Method | True Positive | False Positive | False Negative | True Negative | Balanced Accuracy | Sensitivity | Specificity | Matthew's Correlation Coefficient | Positive Prediction Value | F1 Score | Segment overlap | Area Under Curve |
Disembl rem465 | 1460 | 313 | 3199 | 5124 | 0.63 | 0.31 | 0.94 | 0.34 | 0.82 | 0.45 | 0.72 | 0.77 |
IUPred long | 1441 | 264 | 3218 | 5173 | 0.63 | 0.31 | 0.95 | 0.35 | 0.85 | 0.45 | 0.63 | 0.78 |
Disembl hot loops | 2350 | 1086 | 2309 | 4351 | 0.65 | 0.50 | 0.80 | 0.32 | 0.68 | 0.58 | 0.67 | 0.74 |
IUPred short | 1650 | 340 | 3009 | 5097 | 0.65 | 0.35 | 0.94 | 0.37 | 0.83 | 0.50 | 0.67 | 0.79 |
Espritz DisProt | 391 | 228 | 4268 | 5209 | 0.52 | 0.08 | 0.96 | 0.09 | 0.63 | 0.15 | 0.57 | 0.67 |
Espritz NMR | 2217 | 762 | 2442 | 4675 | 0.67 | 0.48 | 0.86 | 0.37 | 0.74 | 0.58 | 0.72 | 0.75 |
Espritz X-ray | 1758 | 351 | 2901 | 5086 | 0.66 | 0.38 | 0.94 | 0.38 | 0.83 | 0.52 | 0.73 | 0.76 |
GlobPlot | 1476 | 611 | 3183 | 4826 | 0.60 | 0.32 | 0.89 | 0.25 | 0.71 | 0.44 | 0.60 | 0.45 |
MemDis specific | 2220 | 291 | 2439 | 5146 | 0.71 | 0.48 | 0.95 | 0.49 | 0.88 | 0.62 | 0.76 | 0.84 |
MemDis sensitive | 3258 | 1030 | 1401 | 4407 | 0.75 | 0.70 | 0.81 | 0.51 | 0.76 | 0.73 | 0.78 | 0.83 |
We also checked a handful of well defined examples where the output of MemDis is supported by literature evidences. (Figure 2).

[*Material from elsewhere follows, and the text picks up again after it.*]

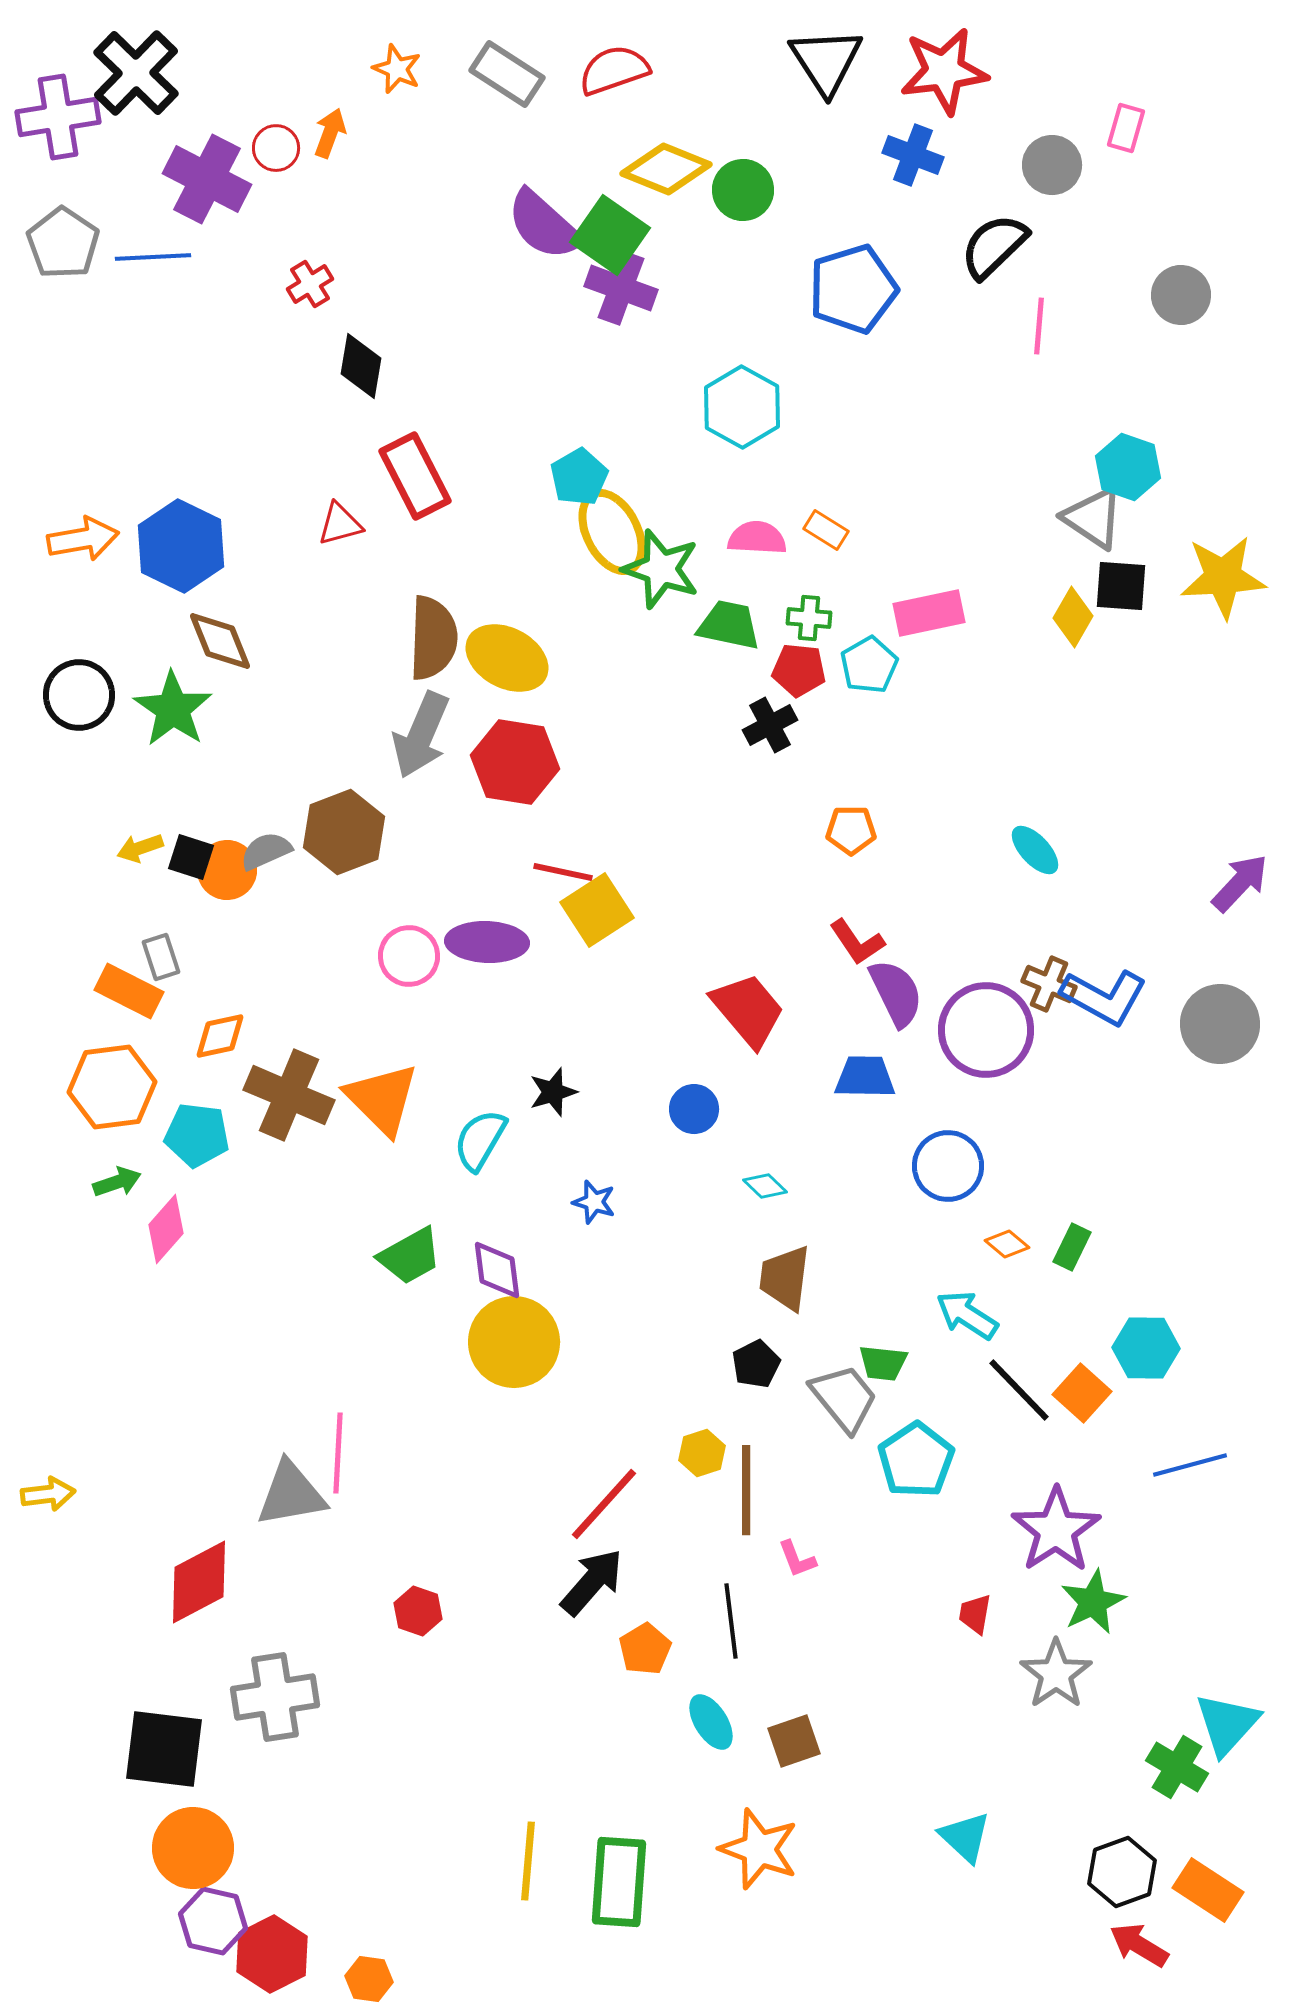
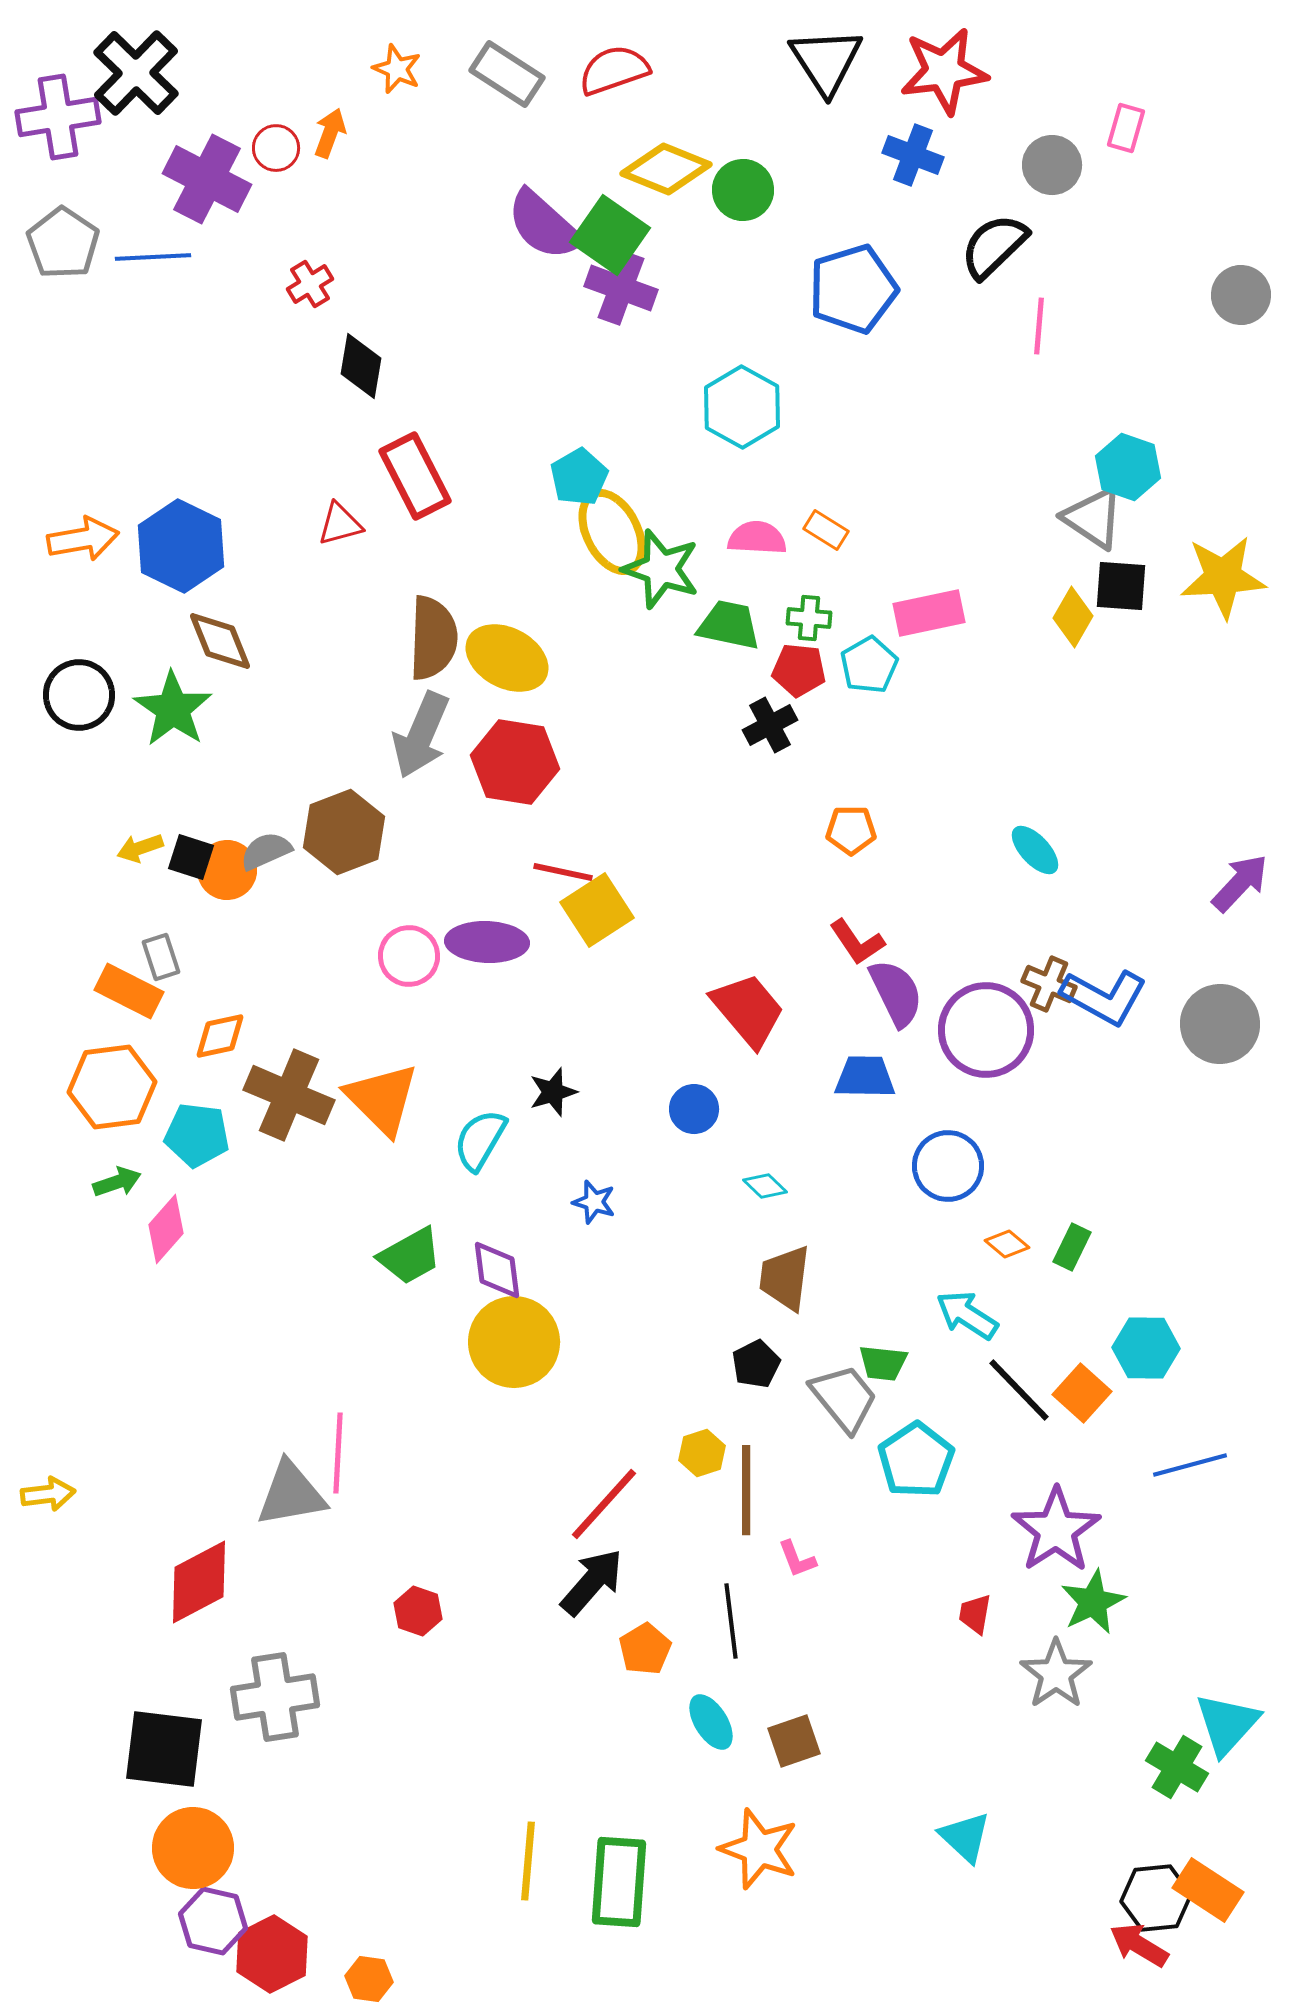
gray circle at (1181, 295): moved 60 px right
black hexagon at (1122, 1872): moved 34 px right, 26 px down; rotated 14 degrees clockwise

Figure 2: Case studies using specific settings on the MemDis server A) Syntaxin-1A is a nervous system protein playing role int he fusion of synaptic vesicles to the plasma membrane via formation of SNARE complex. Munc18a controls SNARE assembly through its interaction with the syntaxin N-peptide, which is disordered. The protein also contains a linker region between Habc and SNARE domains (18337752) B) Integrin alpha-IIb is a receptor protein with a cytosolic disordered tail, exhibiting short linear motifs proposed to play role in SARS-COV-2 infection (33436497, 33436498) C) Stannin is a small bitopic transmembrane protein, where a flexible linker provides connecttion between the CXC metal-binding motif and the 14-3-3-zeta binding domain (16246365). D) GPCRs are a large family of receptor proteins with 7 transmembrane helices. N- and C-terminal regions, and the third intracellular loop (ICL3) is considered to be disordered. Their C-terminal and ICL3 segments mediate interactions with signaling partners. The role of N-terminal sites is not fully understood, however they exhibit many PTM sites, arguing that modifications might occur during sorting (25198166).